Prinzipielle Gegner einer Erhöhung der CO₂-Preise führen häufig das Beispiel eines auf dem Land lebenden Beschäftigten mit geringem Lohn an, der einen weiten Weg zur Arbeit hat: Er würde übermäßig belastet. Doch auch hier lohnt ein Blick auf die Fakten. Die derzeitige Entfernungspauschale, die sogenannte Pendlerpauschale, bringt Wohlhabenden deutlich mehr als Haushalten mit niedrigem Einkommen, auch wenn der Weg zur Arbeit exakt gleich weit ist. Ursache sind die unterschiedlich hohen Steuersätze. Hinzu kommt, dass es in der Mehrzahl Gutverdienende sind, die besonders weite Pendelwege haben.
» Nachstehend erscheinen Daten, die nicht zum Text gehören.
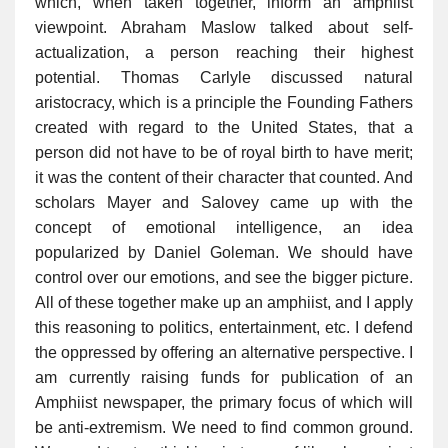
which, when taken together, inform an amphiist
viewpoint. Abraham Maslow talked about self-
actualization, a person reaching their highest
potential. Thomas Carlyle discussed natural
aristocracy, which is a principle the Founding Fathers
created with regard to the United States, that a
person did not have to be of royal birth to have merit;
it was the content of their character that counted. And
scholars Mayer and Salovey came up with the
concept of emotional intelligence, an idea
popularized by Daniel Goleman. We should have
control over our emotions, and see the bigger picture.
All of these together make up an amphiist, and I apply
this reasoning to politics, entertainment, etc. I defend
the oppressed by offering an alternative perspective. I
am currently raising funds for publication of an
Amphiist newspaper, the primary focus of which will
be anti-extremism. We need to find common ground.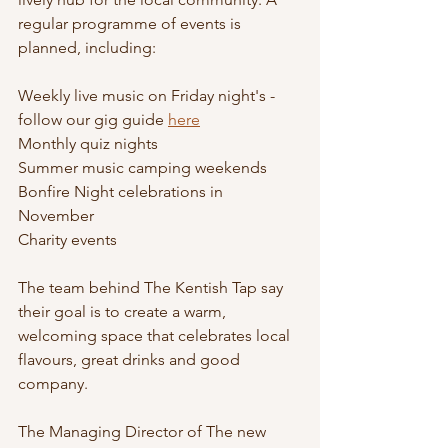
regular programme of events is 
planned, including:
Weekly live music on Friday night's - 
follow our gig guide 
here
Monthly quiz nights
Summer music camping weekends 
Bonfire Night celebrations in 
November
Charity events 
The team behind The Kentish Tap say 
their goal is to create a warm, 
welcoming space that celebrates local 
flavours, great drinks and good 
company.
The Managing Director of The new 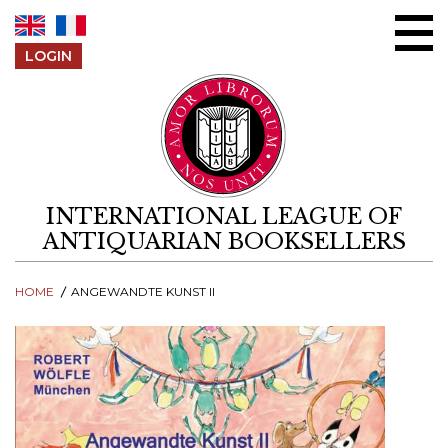
Skip to content
LOGIN
INTERNATIONAL LEAGUE OF
ANTIQUARIAN BOOKSELLERS
HOME
ANGEWANDTE KUNST II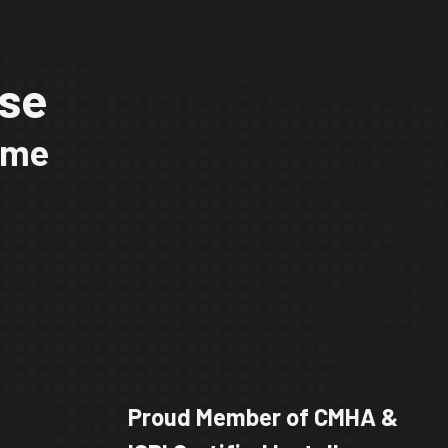
ise
time
Proud Member of CMHA &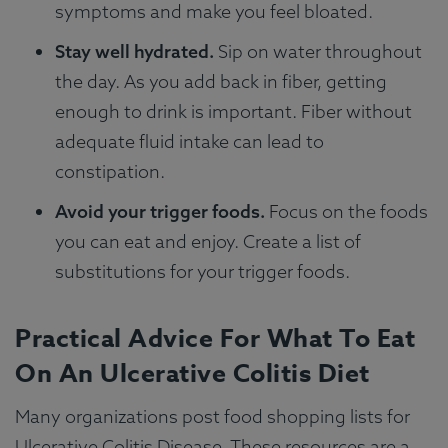
symptoms and make you feel bloated.
Stay well hydrated.
Sip on water throughout
the day. As you add back in fiber, getting
enough to drink is important. Fiber without
adequate fluid intake can lead to
constipation.
Avoid your trigger foods.
Focus on the foods
you can eat and enjoy. Create a list of
substitutions for your trigger foods.
Practical Advice For What To Eat
On An Ulcerative Colitis Diet
Many organizations post food shopping lists for
Ulcerative Colitis Disease. These resources are a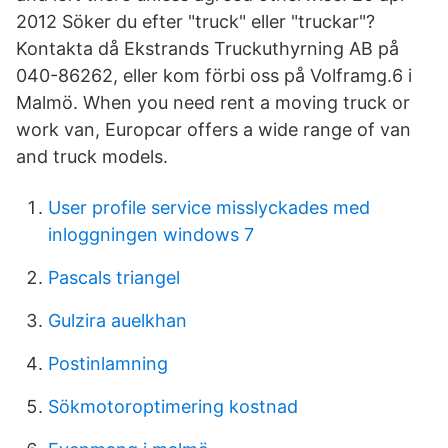
2012 Söker du efter "truck" eller "truckar"?
Kontakta då Ekstrands Truckuthyrning AB på
040-86262, eller kom förbi oss på Volframg.6 i
Malmö. When you need rent a moving truck or
work van, Europcar offers a wide range of van
and truck models.
User profile service misslyckades med
inloggningen windows 7
Pascals triangel
Gulzira auelkhan
Postinlamning
Sökmotoroptimering kostnad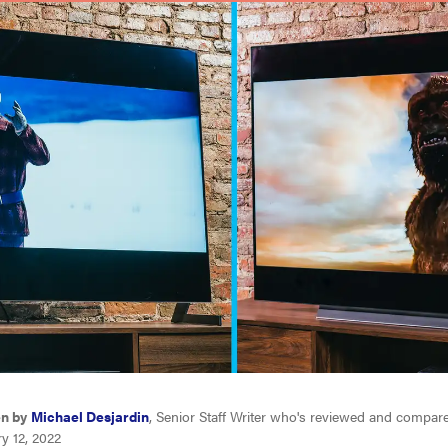
en by
Michael Desjardin
, Senior Staff Writer who's reviewed and compar
y 12, 2022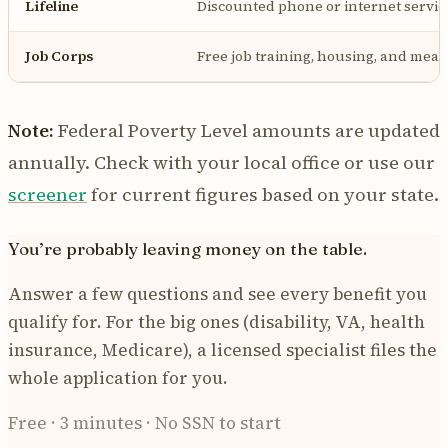
Lifeline
Discounted phone or internet servic
Job Corps
Free job training, housing, and meals 
Note:
Federal Poverty Level amounts are updated
annually. Check with your local office or use our
screener
for current figures based on your state.
You’re probably leaving money on the table.
Answer a few questions and see every benefit you
qualify for. For the big ones (disability, VA, health
insurance, Medicare), a licensed specialist files the
whole application for you.
Free · 3 minutes · No SSN to start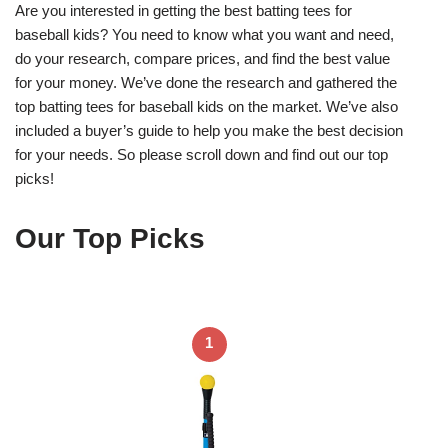
Are you interested in getting the best batting tees for
baseball kids? You need to know what you want and need,
do your research, compare prices, and find the best value
for your money. We’ve done the research and gathered the
top batting tees for baseball kids on the market. We’ve also
included a buyer’s guide to help you make the best decision
for your needs. So please scroll down and find out our top
picks!
Our Top Picks
1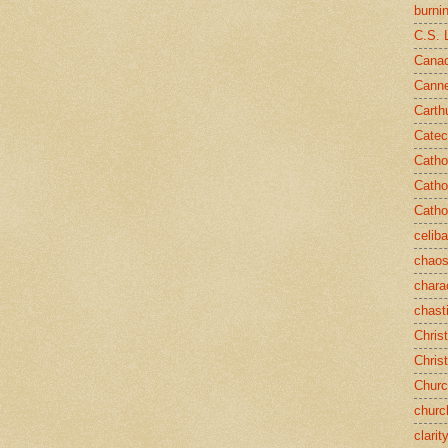
burni
C.S. 
Canad
Cann
Carth
Catec
Catho
Catho
Catho
celib
chao
chara
chast
Chris
Chris
Chur
churc
clarit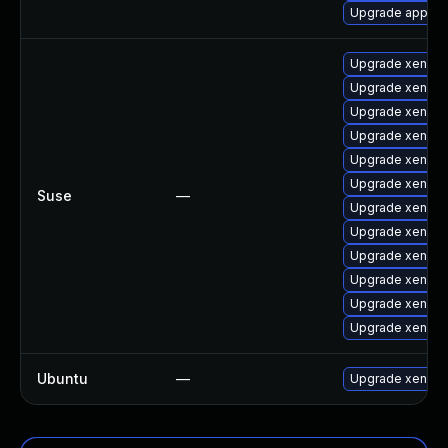
Upgrade app-em
Upgrade xen-do
Upgrade xen-km
Upgrade xen-to
Upgrade xen
Upgrade xen-lib
Upgrade xen-lib
Suse
—
Upgrade xen-km
Upgrade xen-k
Upgrade xen-do
Upgrade xen-de
Upgrade xen-to
Upgrade xen-to
Ubuntu
—
Upgrade xen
Ob das Mobilitätsgeld die höheren Kosten für Benzin oder Diesel ausgleicht, wird aber vor allem an der Größe des Haushalts liegen. Weil in ländlichen Regionen durchschnittlich mehr Menschen zusammenwohnen, werden die pro Kopf berechneten Rückzahlungen in vielen Fällen die höheren Spritkosten ausgleichen oder sogar übertreffen. Das alles hat die Denkfabrik Agora-Energiewende in der Studie "Wie eine CO₂-Bepreisung sozial ausgewogen wirkt" aufgedröselt. Um trotzdem auftretende Härtefälle zu vermeiden, schlagen die Forschenden einen Ausgleichsfonds in Höhe von 300 Millionen Euro vor. Wichtig sei, das Geld nicht mit der Gießkanne an bestimmte Gruppen zu verteilen, sondern Haushalte mit geringem Einkommen zu unterstützen, für die am Ende tatsächlich ein deutliches Minus entstehen würde.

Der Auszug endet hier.